Les marronniers de la Place Colin étant supprimés pour faire place à la station Comédie, un alignement de féviers d’Amérique souligne la station et se confronte à l’arboretum et ses plantations variées. La plantation d’un févier à l’angle de la chaussée Bocquaine et de la rue du Colonel Fabien crée une animation végétale pour contraster avec le bâti du site.
Sur la chaussée Bocquaine les alignements de frênes sont supprimés pour des raisons d’accessibilités pompiers et remplacés par une autre variété de frênes dans un espace de plantation plus grand.
A partir de l’avenue du Général de Gaulle, la plate-forme est engazonnée et longée par un alignement de pruniers à fleurs.
La séquence Croix-Rouge commence au carrefour Franchet d’Esperey. Ce carrefour est la porte d’entrée vers ce quartier et son traitement est dans le prolongement de la trame végétale d’Eisenhower. Les îlots directionnels liés au trafic sont plantés par des frênes d’Amérique pour la trame générale. Les îlots sont traités également en zone fleurie. La devanture de l’école de commerce est un mail de pruniers à fleurs.
Au niveau de l’avenue Général Eisenhower le tramway s’installe entre le terre-plein central planté et le parc Saint John Perse. La plate-forme du tramway est engazonnée afin d’insérer celui-ci dans un écrin végétal.

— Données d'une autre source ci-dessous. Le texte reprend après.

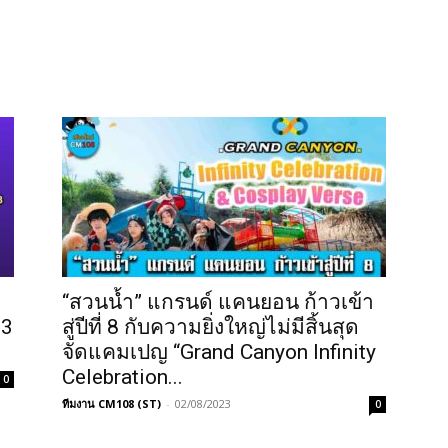
“สวนน้ำ” แกรนด์ แคนยอน ก้าวเข้า
 3
สู่ปีที่ 8 กับความยิ่งใหญ่ไม่มีสิ้นสุด
จัดแคมเปญ “Grand Canyon Infinity
Celebration...
0
ทีมงาน CM108 (ST)
-
02/08/2023
0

Le long de la zone cyclable et piétonne une haie continue de charmilles est plantée. Son feuillage marcescent et la densité de ses branches permettent aux usagers de circuler en toute sécurité.
De l’université à l’hippodrome des poiriers à fleurs enveloppent la plate-forme engazonnée.
A partir d’Arago, la plate-forme du tramway est végétalisée entre les chaussées. De part et d’autre, on plante des érables sycomores en alignement dans des bandes plantées de couvre-sol telles que du lierre permettant la séparation de la voirie et des circulations piétonnes et conserver un traitement végétal de ces rues. L’aménagement ainsi décrit est continué jusqu’à l’embranchement avec Léon Blum.
Sur l’avenue du Maréchal Juin, on conserve devant l’hôpital l’alignement d’érables existant. Le terre-plein central étroit séparant les doubles voies est planté de bambous en couvre-sol ainsi que de lierre et de géraniums vivaces afin de limiter l’entretien et l’effet trop minéral que l’espace aurait pu avoir.
Le Parc Relais Hôpital comme le Parc Relais Laon est planté d’essences variées telles que pruniers à fleurs, aulnes… pour diversifier la floraison et animer le lieu.
Rue Léon Blum, la plate-forme centrale est engazonnée. Les parkings impactés par les travaux voient leurs limites traitées par des plantations séparatives d’aulnes. Le carrefour giratoire Joliot-Curie est traité en zone fleurie.
Le long de la plate-forme dans la ZAC de Bezannes, est planté un alignement de chênes. Celui-ci permet d’accompagner la ZAC dans son développement et la construction de sa trame verte.